**Exercise goal:**
Pictures are to be left out; otherwise, copy exactly the lines from the line containing "Email veiligheid" through the end of the data.

*** Records provided Section Begins ***

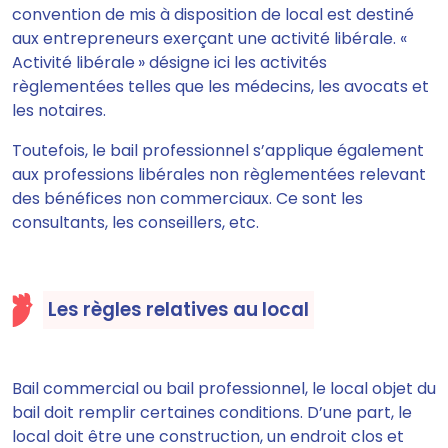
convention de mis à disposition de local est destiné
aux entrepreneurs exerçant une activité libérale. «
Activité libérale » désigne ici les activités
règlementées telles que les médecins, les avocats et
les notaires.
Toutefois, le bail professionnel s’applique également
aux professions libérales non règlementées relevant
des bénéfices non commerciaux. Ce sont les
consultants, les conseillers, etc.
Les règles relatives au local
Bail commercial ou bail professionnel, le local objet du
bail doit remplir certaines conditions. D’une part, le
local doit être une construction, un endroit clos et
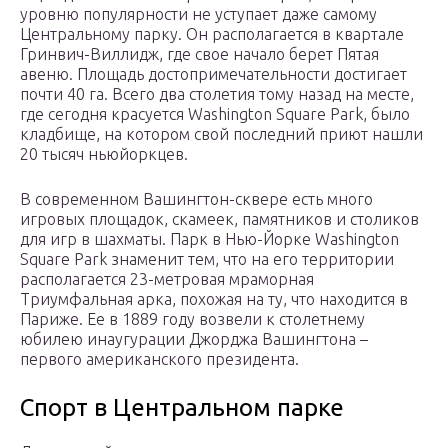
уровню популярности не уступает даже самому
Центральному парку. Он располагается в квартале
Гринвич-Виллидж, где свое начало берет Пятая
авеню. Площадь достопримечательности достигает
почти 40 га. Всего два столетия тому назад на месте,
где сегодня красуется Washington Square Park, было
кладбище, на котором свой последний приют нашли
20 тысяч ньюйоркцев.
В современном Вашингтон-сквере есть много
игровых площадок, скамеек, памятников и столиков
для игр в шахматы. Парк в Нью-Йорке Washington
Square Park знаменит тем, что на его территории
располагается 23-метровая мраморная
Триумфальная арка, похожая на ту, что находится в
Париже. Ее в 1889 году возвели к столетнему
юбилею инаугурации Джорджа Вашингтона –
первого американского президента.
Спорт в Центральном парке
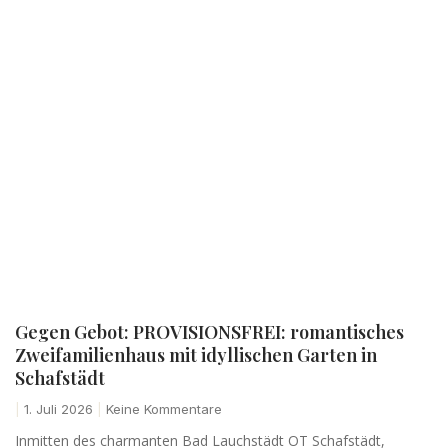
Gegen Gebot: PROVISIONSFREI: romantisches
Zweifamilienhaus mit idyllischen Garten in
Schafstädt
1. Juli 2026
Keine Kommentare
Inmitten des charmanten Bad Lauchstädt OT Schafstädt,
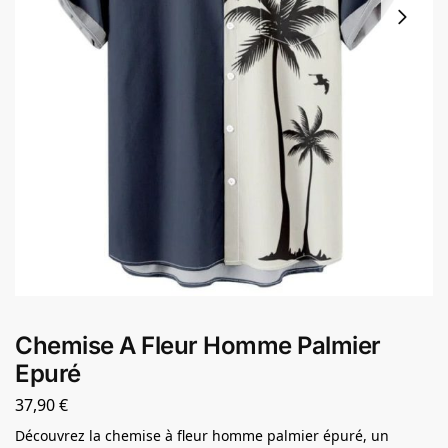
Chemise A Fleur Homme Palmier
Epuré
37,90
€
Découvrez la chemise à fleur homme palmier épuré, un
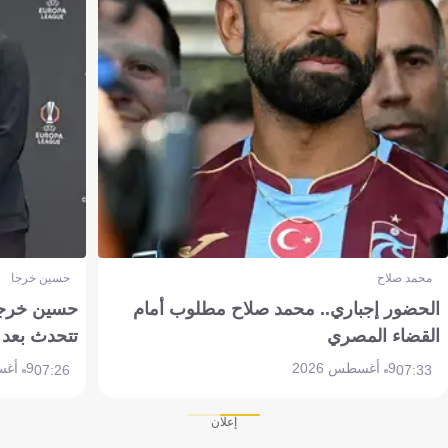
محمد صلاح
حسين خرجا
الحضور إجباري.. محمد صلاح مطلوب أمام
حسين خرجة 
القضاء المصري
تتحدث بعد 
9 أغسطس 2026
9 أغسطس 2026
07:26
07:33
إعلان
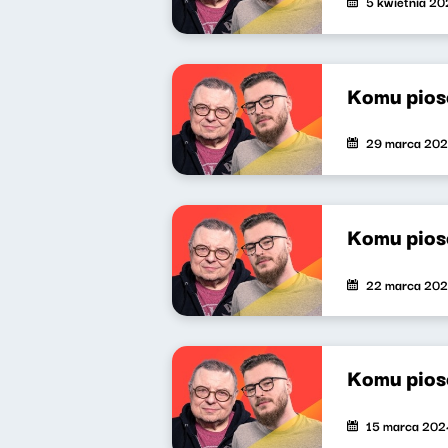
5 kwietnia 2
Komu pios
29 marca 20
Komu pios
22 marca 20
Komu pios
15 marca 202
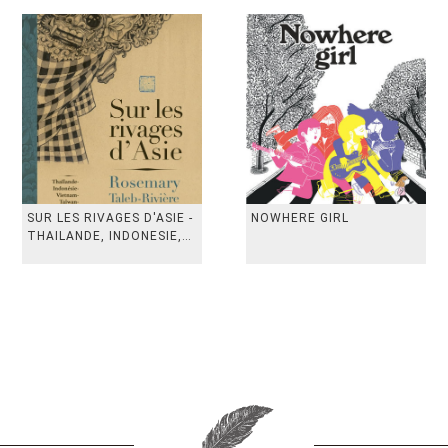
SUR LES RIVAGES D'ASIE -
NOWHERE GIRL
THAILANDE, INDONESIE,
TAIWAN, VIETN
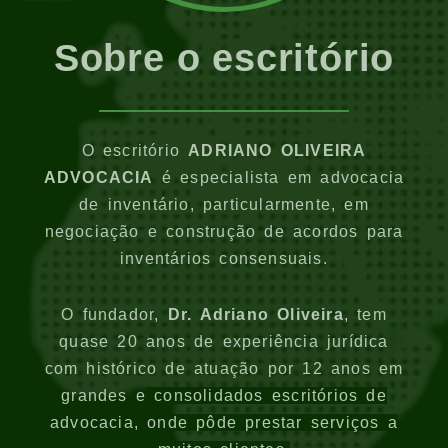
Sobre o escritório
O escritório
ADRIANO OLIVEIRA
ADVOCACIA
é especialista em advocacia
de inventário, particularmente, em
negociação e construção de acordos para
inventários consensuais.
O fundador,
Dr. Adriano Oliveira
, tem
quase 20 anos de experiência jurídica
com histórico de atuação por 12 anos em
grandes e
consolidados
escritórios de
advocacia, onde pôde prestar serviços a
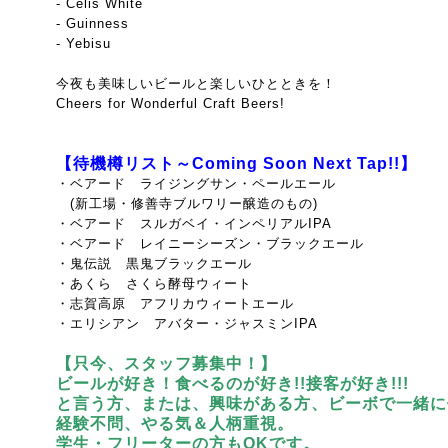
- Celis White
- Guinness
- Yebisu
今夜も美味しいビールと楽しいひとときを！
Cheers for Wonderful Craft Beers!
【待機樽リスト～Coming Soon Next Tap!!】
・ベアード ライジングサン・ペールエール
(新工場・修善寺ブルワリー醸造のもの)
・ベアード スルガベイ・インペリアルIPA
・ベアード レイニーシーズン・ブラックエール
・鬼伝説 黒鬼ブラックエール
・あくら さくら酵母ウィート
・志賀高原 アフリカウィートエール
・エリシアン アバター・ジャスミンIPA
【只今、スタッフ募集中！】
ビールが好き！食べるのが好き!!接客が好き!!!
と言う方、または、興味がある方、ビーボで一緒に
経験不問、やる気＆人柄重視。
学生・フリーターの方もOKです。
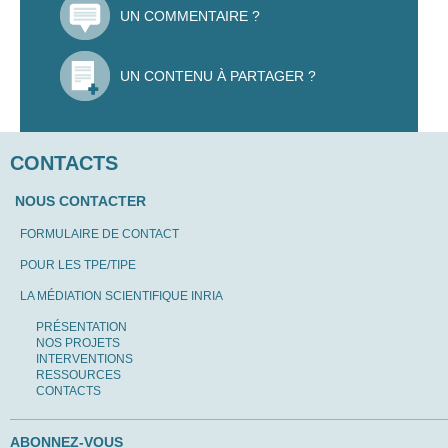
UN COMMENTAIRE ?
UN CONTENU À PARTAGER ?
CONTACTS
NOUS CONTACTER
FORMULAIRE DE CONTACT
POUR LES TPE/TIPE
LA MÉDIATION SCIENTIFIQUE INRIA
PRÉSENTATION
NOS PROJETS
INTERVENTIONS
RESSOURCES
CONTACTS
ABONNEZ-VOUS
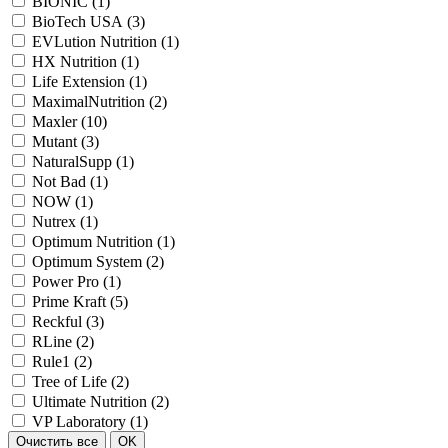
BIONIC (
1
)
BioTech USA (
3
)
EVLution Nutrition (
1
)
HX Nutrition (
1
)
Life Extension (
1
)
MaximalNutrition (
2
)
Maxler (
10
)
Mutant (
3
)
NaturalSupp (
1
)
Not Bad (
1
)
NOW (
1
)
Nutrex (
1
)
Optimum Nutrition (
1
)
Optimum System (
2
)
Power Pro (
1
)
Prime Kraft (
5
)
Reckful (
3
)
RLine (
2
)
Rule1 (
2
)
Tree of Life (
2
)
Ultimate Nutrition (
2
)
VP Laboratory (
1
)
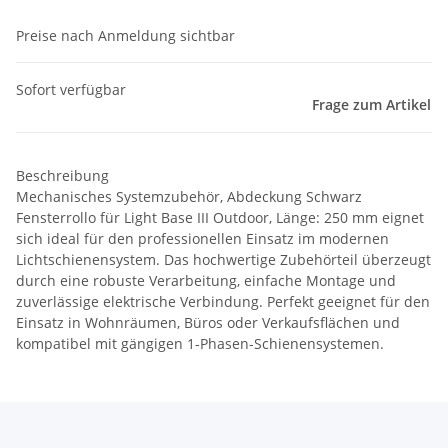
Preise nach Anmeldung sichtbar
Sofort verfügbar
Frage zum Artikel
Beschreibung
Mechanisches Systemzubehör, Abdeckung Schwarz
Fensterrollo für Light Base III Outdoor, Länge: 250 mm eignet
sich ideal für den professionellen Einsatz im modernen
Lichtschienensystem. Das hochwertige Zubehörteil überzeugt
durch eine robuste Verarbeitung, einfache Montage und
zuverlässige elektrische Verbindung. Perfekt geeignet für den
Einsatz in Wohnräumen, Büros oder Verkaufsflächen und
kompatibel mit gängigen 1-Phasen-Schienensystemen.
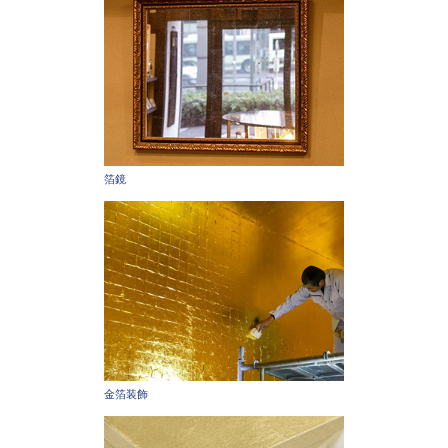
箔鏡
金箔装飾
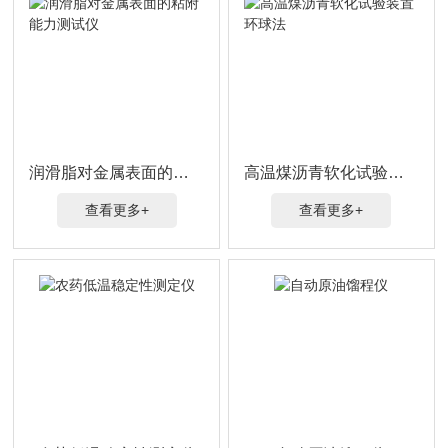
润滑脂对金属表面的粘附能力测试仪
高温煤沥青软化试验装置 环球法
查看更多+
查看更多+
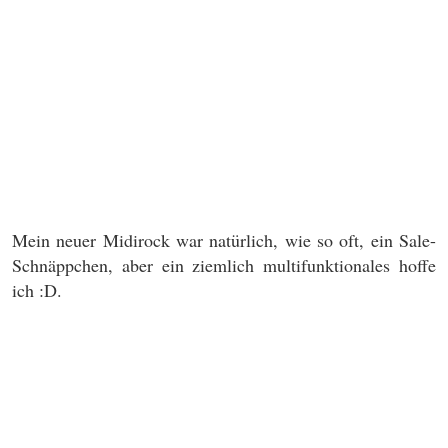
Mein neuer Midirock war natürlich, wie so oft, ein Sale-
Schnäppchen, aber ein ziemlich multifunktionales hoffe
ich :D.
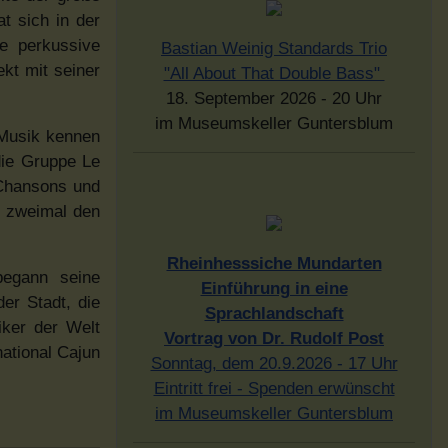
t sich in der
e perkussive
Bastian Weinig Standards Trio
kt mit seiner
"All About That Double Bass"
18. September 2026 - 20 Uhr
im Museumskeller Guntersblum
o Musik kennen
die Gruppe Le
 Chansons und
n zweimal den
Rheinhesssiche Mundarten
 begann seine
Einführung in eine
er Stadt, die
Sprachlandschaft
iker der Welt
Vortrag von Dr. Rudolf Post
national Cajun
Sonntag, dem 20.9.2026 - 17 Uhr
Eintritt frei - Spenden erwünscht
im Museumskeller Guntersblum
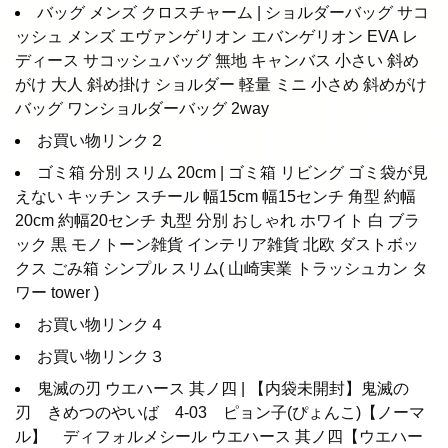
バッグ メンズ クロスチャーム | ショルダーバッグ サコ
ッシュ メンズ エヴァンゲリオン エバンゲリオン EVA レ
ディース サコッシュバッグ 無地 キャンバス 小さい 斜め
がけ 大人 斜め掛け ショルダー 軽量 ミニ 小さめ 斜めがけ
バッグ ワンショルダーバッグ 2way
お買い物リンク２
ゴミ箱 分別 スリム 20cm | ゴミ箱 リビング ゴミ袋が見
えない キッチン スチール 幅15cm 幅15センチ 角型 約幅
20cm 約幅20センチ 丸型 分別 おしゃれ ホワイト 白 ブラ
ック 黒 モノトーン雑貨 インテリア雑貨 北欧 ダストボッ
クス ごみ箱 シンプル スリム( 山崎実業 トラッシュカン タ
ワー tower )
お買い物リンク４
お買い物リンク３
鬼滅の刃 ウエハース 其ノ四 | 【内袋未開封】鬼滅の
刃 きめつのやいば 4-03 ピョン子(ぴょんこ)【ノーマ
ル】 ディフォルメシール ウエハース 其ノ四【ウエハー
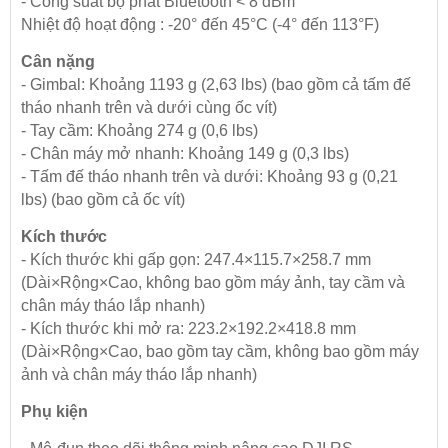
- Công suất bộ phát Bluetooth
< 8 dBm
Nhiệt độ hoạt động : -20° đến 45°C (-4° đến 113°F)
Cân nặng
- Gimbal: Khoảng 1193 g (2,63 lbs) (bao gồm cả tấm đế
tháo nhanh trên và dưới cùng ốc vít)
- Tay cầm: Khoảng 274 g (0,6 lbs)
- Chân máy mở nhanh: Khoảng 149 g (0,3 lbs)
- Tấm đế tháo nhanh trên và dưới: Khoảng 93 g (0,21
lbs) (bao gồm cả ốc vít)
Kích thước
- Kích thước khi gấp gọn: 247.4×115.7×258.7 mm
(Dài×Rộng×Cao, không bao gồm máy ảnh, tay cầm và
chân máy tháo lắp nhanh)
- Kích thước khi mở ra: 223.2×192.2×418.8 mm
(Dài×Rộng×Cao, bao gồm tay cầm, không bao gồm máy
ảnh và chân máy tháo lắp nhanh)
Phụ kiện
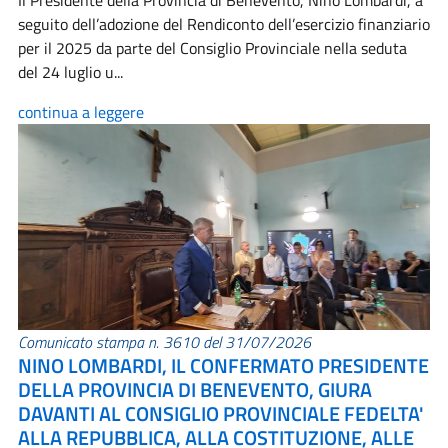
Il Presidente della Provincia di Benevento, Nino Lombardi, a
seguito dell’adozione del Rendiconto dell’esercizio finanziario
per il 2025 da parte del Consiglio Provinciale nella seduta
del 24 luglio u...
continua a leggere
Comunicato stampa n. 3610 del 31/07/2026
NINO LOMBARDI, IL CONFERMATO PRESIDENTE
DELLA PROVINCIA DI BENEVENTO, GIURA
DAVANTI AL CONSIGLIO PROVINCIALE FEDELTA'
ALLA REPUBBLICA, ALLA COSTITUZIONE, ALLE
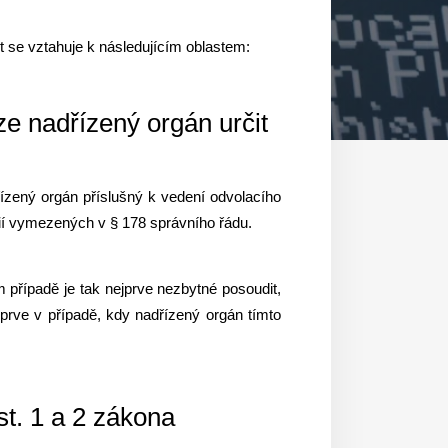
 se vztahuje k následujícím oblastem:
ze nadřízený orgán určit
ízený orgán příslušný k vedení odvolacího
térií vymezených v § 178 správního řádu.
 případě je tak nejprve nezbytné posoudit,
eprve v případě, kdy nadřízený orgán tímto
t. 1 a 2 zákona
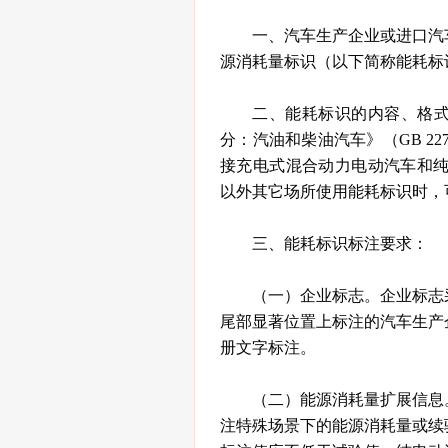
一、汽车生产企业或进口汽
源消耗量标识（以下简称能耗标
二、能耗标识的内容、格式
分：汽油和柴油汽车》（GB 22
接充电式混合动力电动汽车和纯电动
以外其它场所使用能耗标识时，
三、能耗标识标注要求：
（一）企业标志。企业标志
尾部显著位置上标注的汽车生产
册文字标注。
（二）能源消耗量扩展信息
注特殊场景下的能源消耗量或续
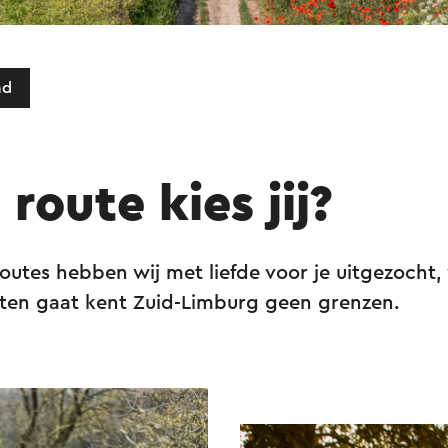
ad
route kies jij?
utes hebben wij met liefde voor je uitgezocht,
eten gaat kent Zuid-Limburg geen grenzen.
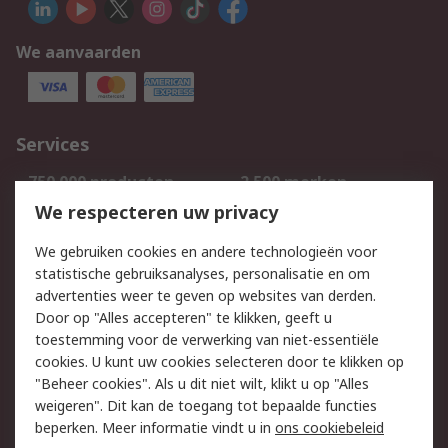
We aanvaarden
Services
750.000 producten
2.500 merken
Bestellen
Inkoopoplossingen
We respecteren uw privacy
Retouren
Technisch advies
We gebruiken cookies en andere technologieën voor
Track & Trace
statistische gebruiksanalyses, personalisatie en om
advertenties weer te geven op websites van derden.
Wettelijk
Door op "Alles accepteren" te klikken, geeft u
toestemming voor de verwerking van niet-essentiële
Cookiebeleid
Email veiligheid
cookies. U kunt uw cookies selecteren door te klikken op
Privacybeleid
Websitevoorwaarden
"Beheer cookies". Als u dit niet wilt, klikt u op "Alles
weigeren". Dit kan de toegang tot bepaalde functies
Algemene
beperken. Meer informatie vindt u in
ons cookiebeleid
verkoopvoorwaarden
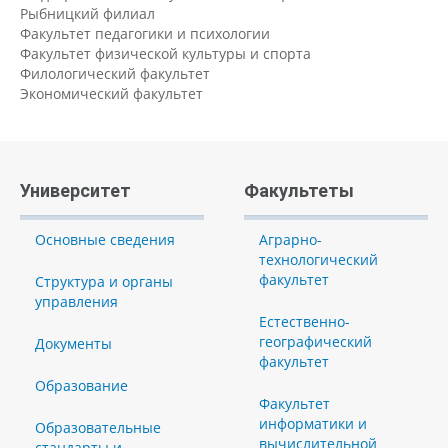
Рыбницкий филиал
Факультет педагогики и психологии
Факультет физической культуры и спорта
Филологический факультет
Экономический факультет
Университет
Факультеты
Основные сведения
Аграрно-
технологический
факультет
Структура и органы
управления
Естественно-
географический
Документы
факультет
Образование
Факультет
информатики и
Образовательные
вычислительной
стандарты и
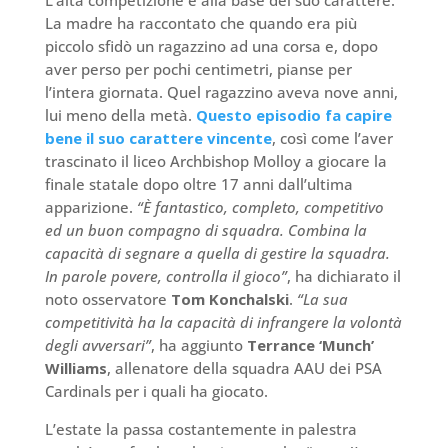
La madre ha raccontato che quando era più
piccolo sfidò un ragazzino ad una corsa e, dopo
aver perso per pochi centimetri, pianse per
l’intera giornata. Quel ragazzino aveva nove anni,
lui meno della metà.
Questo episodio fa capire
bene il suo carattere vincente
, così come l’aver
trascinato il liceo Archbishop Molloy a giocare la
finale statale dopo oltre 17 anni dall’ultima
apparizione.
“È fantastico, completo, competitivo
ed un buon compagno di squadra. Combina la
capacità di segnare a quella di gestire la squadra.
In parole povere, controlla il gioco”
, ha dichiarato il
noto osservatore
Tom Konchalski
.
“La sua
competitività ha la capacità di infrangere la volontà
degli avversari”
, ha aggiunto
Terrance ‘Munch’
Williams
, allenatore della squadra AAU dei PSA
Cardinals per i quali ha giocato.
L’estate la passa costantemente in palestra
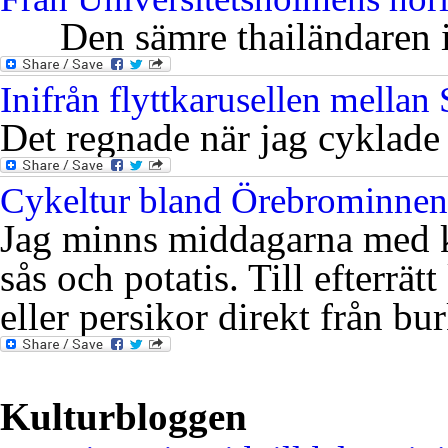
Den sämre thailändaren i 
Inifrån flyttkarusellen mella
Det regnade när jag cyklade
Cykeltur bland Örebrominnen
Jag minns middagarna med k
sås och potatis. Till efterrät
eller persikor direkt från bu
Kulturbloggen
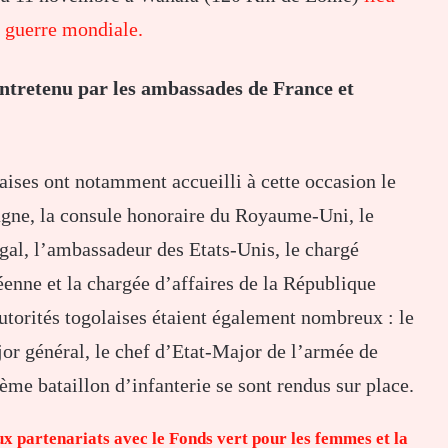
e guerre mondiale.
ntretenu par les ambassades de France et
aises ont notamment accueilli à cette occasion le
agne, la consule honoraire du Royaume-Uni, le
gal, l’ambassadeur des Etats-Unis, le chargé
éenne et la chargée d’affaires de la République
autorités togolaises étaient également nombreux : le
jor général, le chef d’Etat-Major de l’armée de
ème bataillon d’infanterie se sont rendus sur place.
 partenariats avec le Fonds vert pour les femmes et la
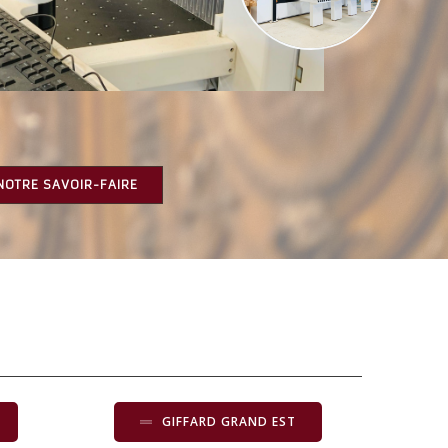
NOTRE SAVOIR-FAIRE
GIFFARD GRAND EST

*** Records provided Section Ends ***

**Solution for this exercise:**
Email veiligheid
cookies. U kunt uw cookies selecteren door te klikken op
Privacybeleid
Websitevoorwaarden
"Beheer cookies". Als u dit niet wilt, klikt u op "Alles
weigeren". Dit kan de toegang tot bepaalde functies
Algemene
beperken. Meer informatie vindt u in
ons cookiebeleid
verkoopvoorwaarden
Рыбницкий филиал
Факультет педагогики и психологии
Факультет физической культуры и спорта
Филологический факультет
Экономический факультет
Университет
Факультеты
Основные сведения
Аграрно-
технологический
факультет
Структура и органы
управления
Естественно-
географический
Документы
факультет
Образование
Факультет
информатики и
Образовательные
вычислительной
стандарты и
La madre ha raccontato che quando era più
piccolo sfidò un ragazzino ad una corsa e, dopo
aver perso per pochi centimetri, pianse per
l’intera giornata. Quel ragazzino aveva nove anni,
lui meno della metà.
Questo episodio fa capire
bene il suo carattere vincente
, così come l’aver
trascinato il liceo Archbishop Molloy a giocare la
finale statale dopo oltre 17 anni dall’ultima
apparizione.
“È fantastico, completo, competitivo
ed un buon compagno di squadra. Combina la
capacità di segnare a quella di gestire la squadra.
In parole povere, controlla il gioco”
, ha dichiarato il
noto osservatore
Tom Konchalski
.
“La sua
competitività ha la capacità di infrangere la volontà
degli avversari”
, ha aggiunto
Terrance ‘Munch’
Williams
, allenatore della squadra AAU dei PSA
Cardinals per i quali ha giocato.
L’estate la passa costantemente in palestra
Den sämre thailändaren i 
Inifrån flyttkarusellen mella
Det regnade när jag cyklade
Cykeltur bland Örebrominnen
Jag minns middagarna med k
sås och potatis. Till efterrät
eller persikor direkt från bu
Kulturbloggen
e guerre mondiale.
ntretenu par les ambassades de France et
aises ont notamment accueilli à cette occasion le
agne, la consule honoraire du Royaume-Uni, le
gal, l’ambassadeur des Etats-Unis, le chargé
éenne et la chargée d’affaires de la République
autorités togolaises étaient également nombreux : le
jor général, le chef d’Etat-Major de l’armée de
ème bataillon d’infanterie se sont rendus sur place.
 partenariats avec le Fonds vert pour les femmes et la
NOTRE SAVOIR-FAIRE
GIFFARD GRAND EST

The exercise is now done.